Word-for-word transcription: reproduce all of the data, but not the pictures.

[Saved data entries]
———

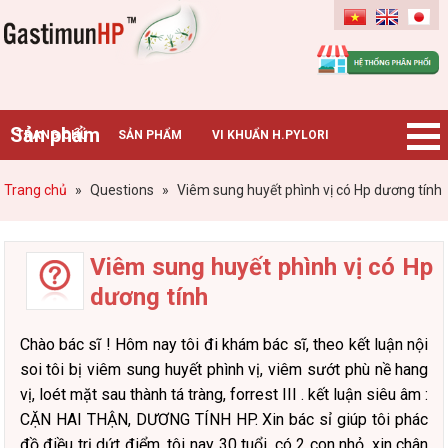
Gastimunhp
Sản phẩm
TRANG CHỦ
SẢN PHẨM
VI KHUẨN H.PYLORI
BỆNH DẠ DÀY
TIN TỨC – SỰ KIỆN
HƯỚNG DẪN MUA HÀNG
Trang chủ
»
Questions
»
Viêm sung huyết phình vị có Hp dương tính
CHUYÊN GIA TƯ VẤN
Viêm sung huyết phình vị có Hp
dương tính
Chào bác sĩ ! Hôm nay tôi đi khám bác sĩ, theo kết luận nội
soi tôi bị viêm sung huyết phình vị, viêm sướt phù nề hang
vị, loét mặt sau thành tá tràng, forrest III . kết luận siêu âm :
CẶN HAI THẬN, DƯƠNG TÍNH HP. Xin bác sỉ giúp tôi phác
đồ điều trị dứt điểm. tôi nay 30 tuổi, có 2 con nhỏ. xin chân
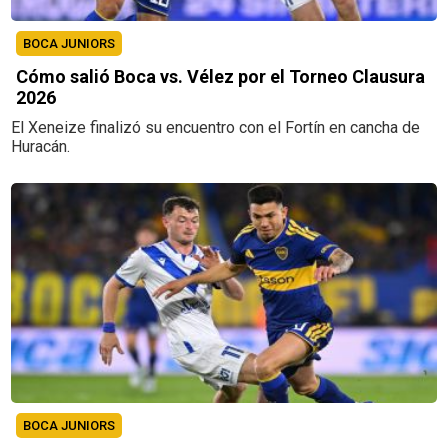
BOCA JUNIORS
Cómo salió Boca vs. Vélez por el Torneo Clausura
2026
El Xeneize finalizó su encuentro con el Fortín en cancha de
Huracán.
BOCA JUNIORS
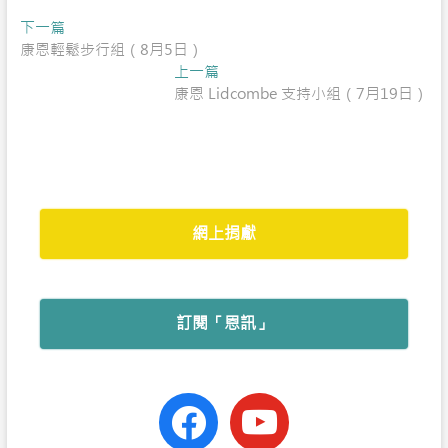
Post
Previous
下一篇
e
t
h
t
r
post:
康恩輕鬆步行組（8月5日）
navigation
b
s
a
t
e
Next
上一篇
o
A
t
e
post:
康恩 Lidcombe 支持小組（7月19日）
o
p
r
k
p
網上捐獻
訂閱「恩訊」
facebook-
youtube
official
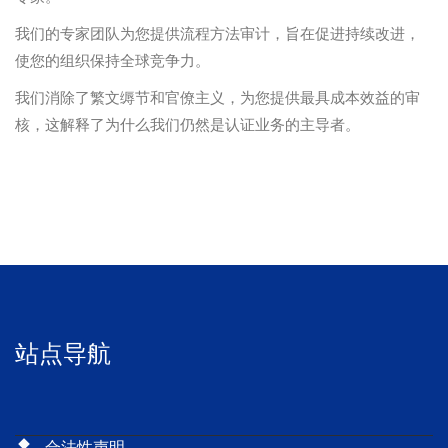
我们的专家团队为您提供流程方法审计，旨在促进持续改进，
使您的组织保持全球竞争力。
我们消除了繁文缛节和官僚主义，为您提供最具成本效益的审
核，这解释了为什么我们仍然是认证业务的主导者。
站点导航
合法性声明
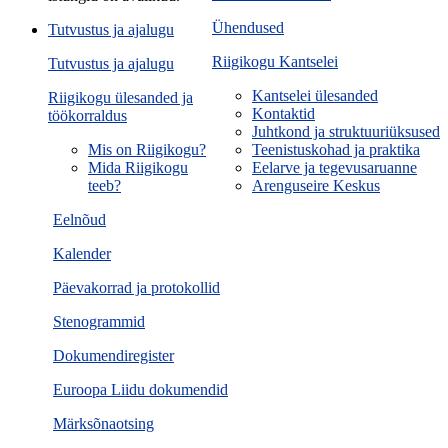
Ühendused
Tutvustus ja ajalugu
Riigikogu Kantselei
Tutvustus ja ajalugu
Kantselei ülesanded
Riigikogu ülesanded ja
Kontaktid
töökorraldus
Juhtkond ja struktuuriüksused
Mis on Riigikogu?
Teenistuskohad ja praktika
Mida Riigikogu
Eelarve ja tegevusaruanne
teeb?
Arenguseire Keskus
Eelnõud
Kalender
Päevakorrad ja protokollid
Stenogrammid
Dokumendiregister
Euroopa Liidu dokumendid
Märksõnaotsing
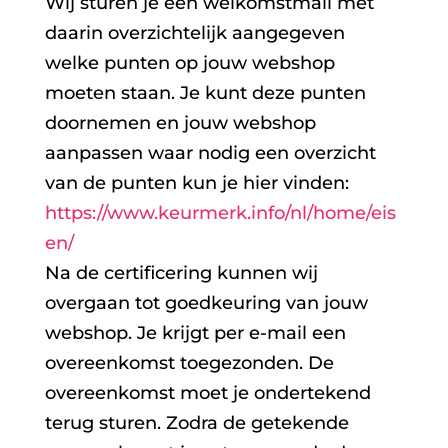
Wij sturen je een welkomstmail met
daarin overzichtelijk aangegeven
welke punten op jouw webshop
moeten staan. Je kunt deze punten
doornemen en jouw webshop
aanpassen waar nodig een overzicht
van de punten kun je hier vinden:
https://www.keurmerk.info/nl/home/eis
en/
Na de certificering kunnen wij
overgaan tot goedkeuring van jouw
webshop. Je krijgt per e-mail een
overeenkomst toegezonden. De
overeenkomst moet je ondertekend
terug sturen. Zodra de getekende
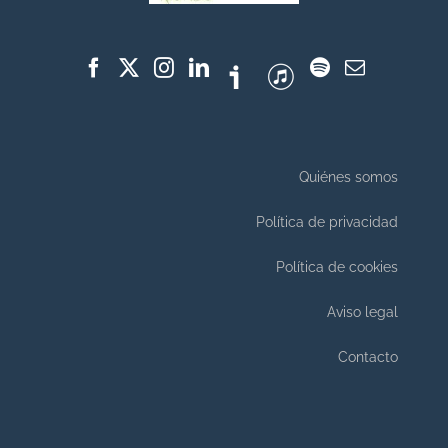
Quiénes somos
Política de privacidad
Política de cookies
Aviso legal
Contacto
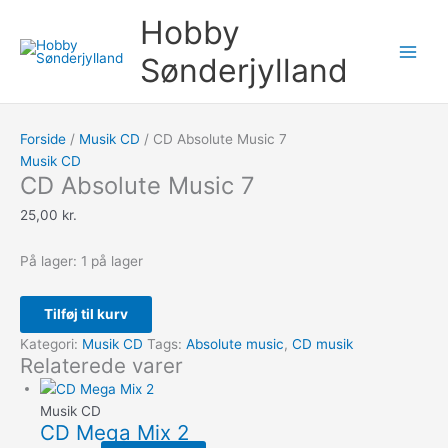
Gå
CD
Søg
Hobby
til
Absolute
efter:
indholdet
Music
Sønderjylland
7
antal
Forside
/
Musik CD
/ CD Absolute Music 7
Musik CD
CD Absolute Music 7
25,00
kr.
På lager:
1 på lager
Tilføj til kurv
Kategori:
Musik CD
Tags:
Absolute music
,
CD musik
Relaterede varer
Musik CD
CD Mega Mix 2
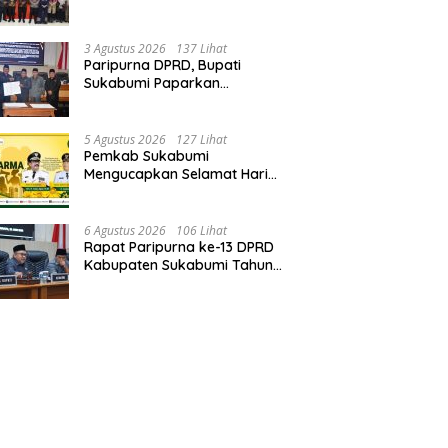
Solid, Bangun Sinergitas dan
Potensi Sukabumi.
3 Agustus 2026
137 Lihat
Paripurna DPRD, Bupati
Sukabumi Paparkan
Perubahan APBD 2026, Serta
Perihal Penting Lainnnya.
5 Agustus 2026
127 Lihat
Pemkab Sukabumi
Mengucapkan Selamat Hari
Dharma Wanita, 05 Agustus
2026.
6 Agustus 2026
106 Lihat
Rapat Paripurna ke-13 DPRD
Kabupaten Sukabumi Tahun
Sidang 2026.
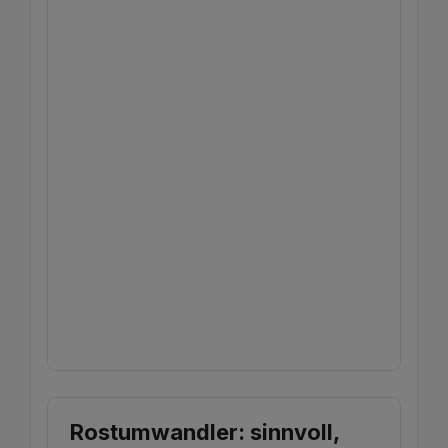
Rostumwandler: sinnvoll,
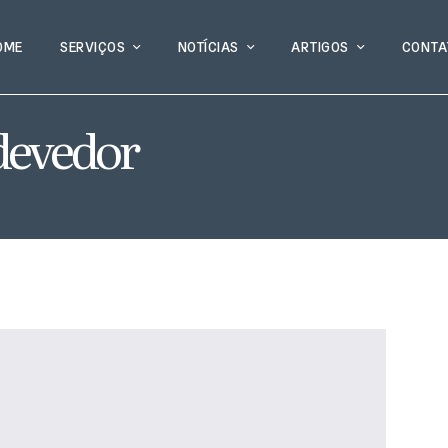
OME
SERVIÇOS
NOTÍCIAS
ARTIGOS
CONTA
devedor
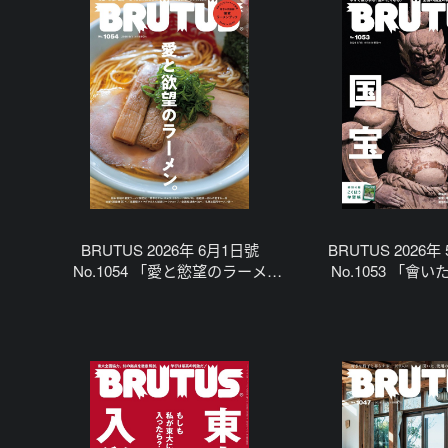
BRUTUS 2026年 6月1日號
BRUTUS 2026年
No.1054 「愛と慾望のラーメ
No.1053 「會
ン。」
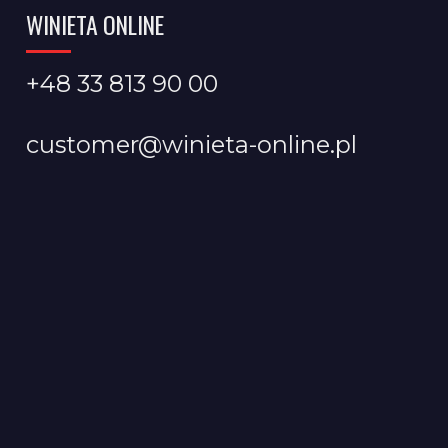
WINIETA ONLINE
+48 33 813 90 00
customer@winieta-online.pl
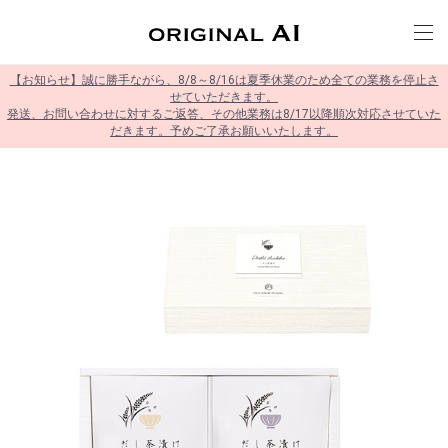
【お知らせ】誠に勝手ながら、8/8～8/16は夏季休業のため全ての業務を停止さ
せていただきます。
発送、お問い合わせに対するご返答、その他業務は8/17以降順次対応させていた
だきます。予めご了承お願いいたします。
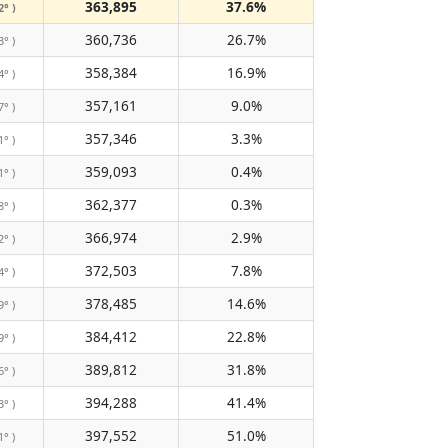
363,895
37.6%
2° )
360,736
26.7%
3° )
358,384
16.9%
4° )
357,161
9.0%
7° )
357,346
3.3%
1° )
359,093
0.4%
1° )
362,377
0.3%
8° )
366,974
2.9%
2° )
372,503
7.8%
4° )
378,485
14.6%
9° )
384,412
22.8%
9° )
389,812
31.8%
6° )
394,288
41.4%
3° )
397,552
51.0%
1° )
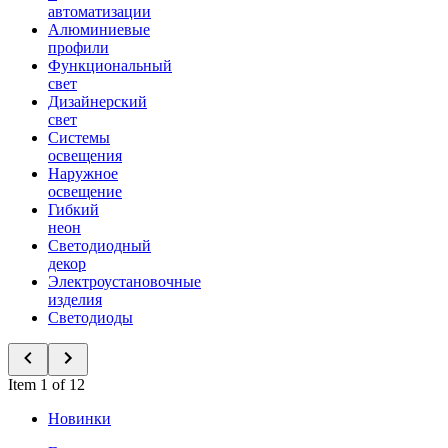
автоматизации
Алюминиевые
профили
Функциональный
свет
Дизайнерский
свет
Системы
освещения
Наружное
освещение
Гибкий
неон
Светодиодный
декор
Электроустановочные
изделия
Светодиоды
Item 1 of 12
Новинки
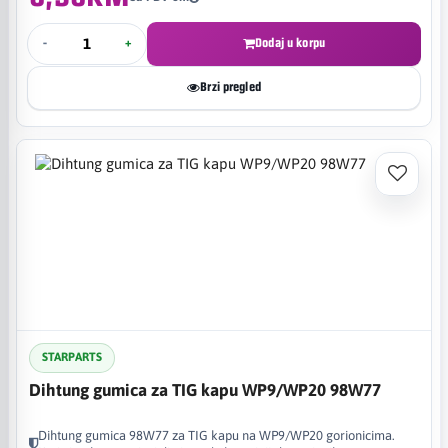
-
+
Dodaj u korpu
Brzi pregled
STARPARTS
Dihtung gumica za TIG kapu WP9/WP20 98W77
Dihtung gumica 98W77 za TIG kapu na WP9/WP20 gorionicima.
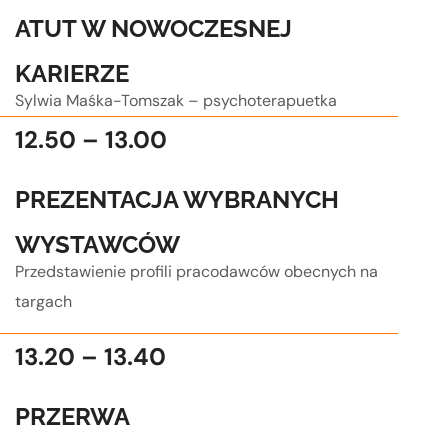
ATUT W NOWOCZESNEJ
KARIERZE
Sylwia Maśka-Tomszak – psychoterapuetka
12.50 – 13.00
PREZENTACJA WYBRANYCH
WYSTAWCÓW
Przedstawienie profili pracodawców obecnych na
targach
13.20 – 13.40
PRZERWA
.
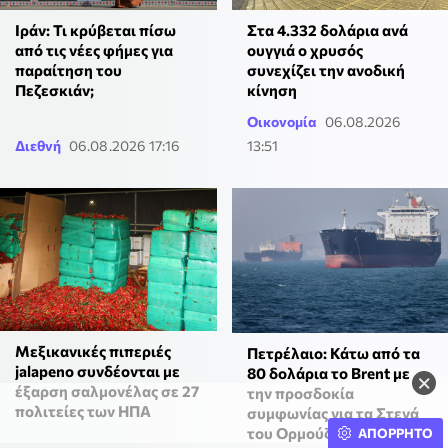
Ιράν: Τι κρύβεται πίσω
Στα 4.332 δολάρια ανά
από τις νέες φήμες για
ουγγιά ο χρυσός
παραίτηση του
συνεχίζει την ανοδική
Πεζεσκιάν;
κίνηση
Οικονομία
06.08.2026
Διεθνή
06.08.2026 17:16
13:51
Μεξικανικές πιπεριές
Πετρέλαιο: Κάτω από τα
jalapeno συνδέονται με
80 δολάρια το Brent με
×
έξαρση σαλμονέλας σε 27
την προσδοκία
πολιτείες των ΗΠΑ
συμφωνίας για τα Στενά
του Ορμούζ
ΑΠΟΡΡΗΤΟ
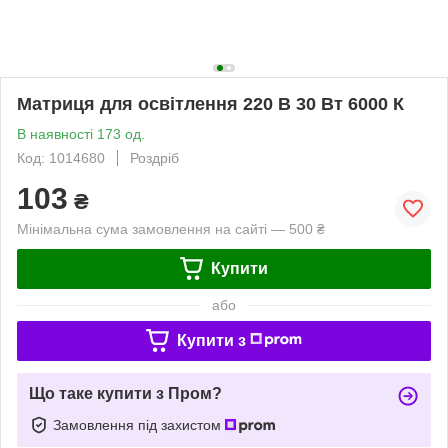
Матриця для освітлення 220 В 30 Вт 6000 К
В наявності 173 од.
Код: 1014680
Роздріб
103
₴
Мінімальна сума замовлення на сайті — 500 ₴
Купити
або
Купити з
Що таке купити з Пром?
Замовлення під захистом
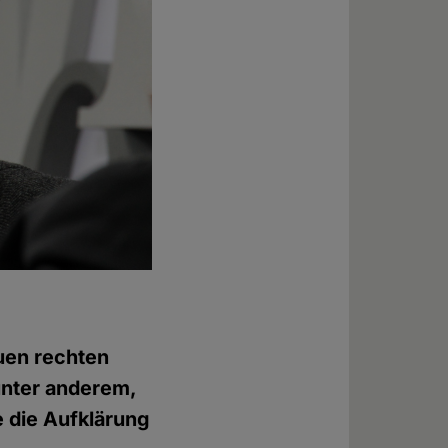
euen rechten
unter anderem,
e die Aufklärung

———

● **Written response**
Gastimunhp
Sản phẩm
TRANG CHỦ
SẢN PHẨM
VI KHUẨN H.PYLORI
BỆNH DẠ DÀY
TIN TỨC – SỰ KIỆN
HƯỚNG DẪN MUA HÀNG
Trang chủ
»
Questions
»
Viêm sung huyết phình vị có Hp dương tính
CHUYÊN GIA TƯ VẤN
Viêm sung huyết phình vị có Hp
dương tính
Chào bác sĩ ! Hôm nay tôi đi khám bác sĩ, theo kết luận nội
soi tôi bị viêm sung huyết phình vị, viêm sướt phù nề hang
vị, loét mặt sau thành tá tràng, forrest III . kết luận siêu âm :
CẶN HAI THẬN, DƯƠNG TÍNH HP. Xin bác sỉ giúp tôi phác
đồ điều trị dứt điểm. tôi nay 30 tuổi, có 2 con nhỏ. xin chân
BOCA JUNIORS
Cómo salió Boca vs. Vélez por el Torneo Clausura
2026
El Xeneize finalizó su encuentro con el Fortín en cancha de
Huracán.
BOCA JUNIORS
Post
Previous
下一篇
e
t
h
t
r
post:
康恩輕鬆步行組（8月5日）
navigation
b
s
a
t
e
Next
上一篇
o
A
t
e
post:
康恩 Lidcombe 支持小組（7月19日）
o
p
r
k
p
網上捐獻
訂閱「恩訊」
facebook-
youtube
official
我们的专家团队为您提供流程方法审计，旨在促进持续改进，
使您的组织保持全球竞争力。
我们消除了繁文缛节和官僚主义，为您提供最具成本效益的审
核，这解释了为什么我们仍然是认证业务的主导者。
站点导航
合法性声明
Ühendused
Tutvustus ja ajalugu
Riigikogu Kantselei
Tutvustus ja ajalugu
Kantselei ülesanded
Riigikogu ülesanded ja
Kontaktid
töökorraldus
Juhtkond ja struktuuriüksused
Mis on Riigikogu?
Teenistuskohad ja praktika
Mida Riigikogu
Eelarve ja tegevusaruanne
teeb?
Arenguseire Keskus
Eelnõud
Kalender
Päevakorrad ja protokollid
Stenogrammid
Dokumendiregister
Euroopa Liidu dokumendid
Märksõnaotsing
Wij sturen je een welkomstmail met
daarin overzichtelijk aangegeven
welke punten op jouw webshop
moeten staan. Je kunt deze punten
doornemen en jouw webshop
aanpassen waar nodig een overzicht
van de punten kun je hier vinden:
https://www.keurmerk.info/nl/home/eis
en/
Na de certificering kunnen wij
overgaan tot goedkeuring van jouw
webshop. Je krijgt per e-mail een
overeenkomst toegezonden. De
overeenkomst moet je ondertekend
terug sturen. Zodra de getekende
Quiénes somos
Política de privacidad
Política de cookies
Aviso legal
Contacto
Gå
CD
Søg
Hobby
til
Absolute
efter:
indholdet
Music
Sønderjylland
7
antal
Forside
/
Musik CD
/ CD Absolute Music 7
Musik CD
CD Absolute Music 7
25,00
kr.
På lager:
1 på lager
Tilføj til kurv
Kategori:
Musik CD
Tags:
Absolute music
,
CD musik
Relaterede varer
Musik CD
CD Mega Mix 2
Solid, Bangun Sinergitas dan
Potensi Sukabumi.
3 Agustus 2026
137 Lihat
Paripurna DPRD, Bupati
Sukabumi Paparkan
Perubahan APBD 2026, Serta
Perihal Penting Lainnnya.
5 Agustus 2026
127 Lihat
Pemkab Sukabumi
Mengucapkan Selamat Hari
Dharma Wanita, 05 Agustus
2026.
6 Agustus 2026
106 Lihat
Rapat Paripurna ke-13 DPRD
Kabupaten Sukabumi Tahun
Sidang 2026.
Rostumwandler: sinnvoll,
OME
SERVIÇOS
NOTÍCIAS
ARTIGOS
CONTA
devedor
BRUTUS 2026年 6月1日號
BRUTUS 2026年
No.1054 「愛と慾望のラーメ
No.1053 「會
ン。」
WINIETA ONLINE
+48 33 813 90 00
customer@winieta-online.pl
【お知らせ】誠に勝手ながら、8/8～8/16は夏季休業のため全ての業務を停止さ
せていただきます。
発送、お問い合わせに対するご返答、その他業務は8/17以降順次対応させていた
だきます。予めご了承お願いいたします。
363,895
37.6%
2° )
360,736
26.7%
3° )
358,384
16.9%
4° )
357,161
9.0%
7° )
357,346
3.3%
1° )
359,093
0.4%
1° )
362,377
0.3%
8° )
366,974
2.9%
2° )
372,503
7.8%
4° )
378,485
14.6%
9° )
384,412
22.8%
9° )
389,812
31.8%
6° )
394,288
41.4%
3° )
397,552
51.0%
1° )
автоматизации
Алюминиевые
профили
Функциональный
свет
Дизайнерский
свет
Системы
освещения
Наружное
освещение
Гибкий
неон
Светодиодный
декор
Электроустановочные
изделия
Светодиоды
Item 1 of 12
Новинки
-
+
Dodaj u korpu
Brzi pregled
STARPARTS
Dihtung gumica za TIG kapu WP9/WP20 98W77
Dihtung gumica 98W77 za TIG kapu na WP9/WP20 gorionicima.
ATUT W NOWOCZESNEJ
KARIERZE
Sylwia Maśka-Tomszak – psychoterapuetka
12.50 – 13.00
PREZENTACJA WYBRANYCH
WYSTAWCÓW
Przedstawienie profili pracodawców obecnych na
targach
13.20 – 13.40
PRZERWA
.
Ιράν: Τι κρύβεται πίσω
Στα 4.332 δολάρια ανά
από τις νέες φήμες για
ουγγιά ο χρυσός
παραίτηση του
συνεχίζει την ανοδική
Πεζεσκιάν;
κίνηση
Οικονομία
06.08.2026
Διεθνή
06.08.2026 17:16
13:51
Μεξικανικές πιπεριές
Πετρέλαιο: Κάτω από τα
jalapeno συνδέονται με
80 δολάρια το Brent με
×
έξαρση σαλμονέλας σε 27
την προσδοκία
πολιτείες των ΗΠΑ
συμφωνίας για τα Στενά
του Ορμούζ
ΑΠΟΡΡΗΤΟ
Матриця для освітлення 220 В 30 Вт 6000 К
В наявності 173 од.
Код: 1014680
Роздріб
103
₴
Мінімальна сума замовлення на сайті — 500 ₴
Купити
або
Купити з
Що таке купити з Пром?
Замовлення під захистом
euen rechten
unter anderem,
e die Aufklärung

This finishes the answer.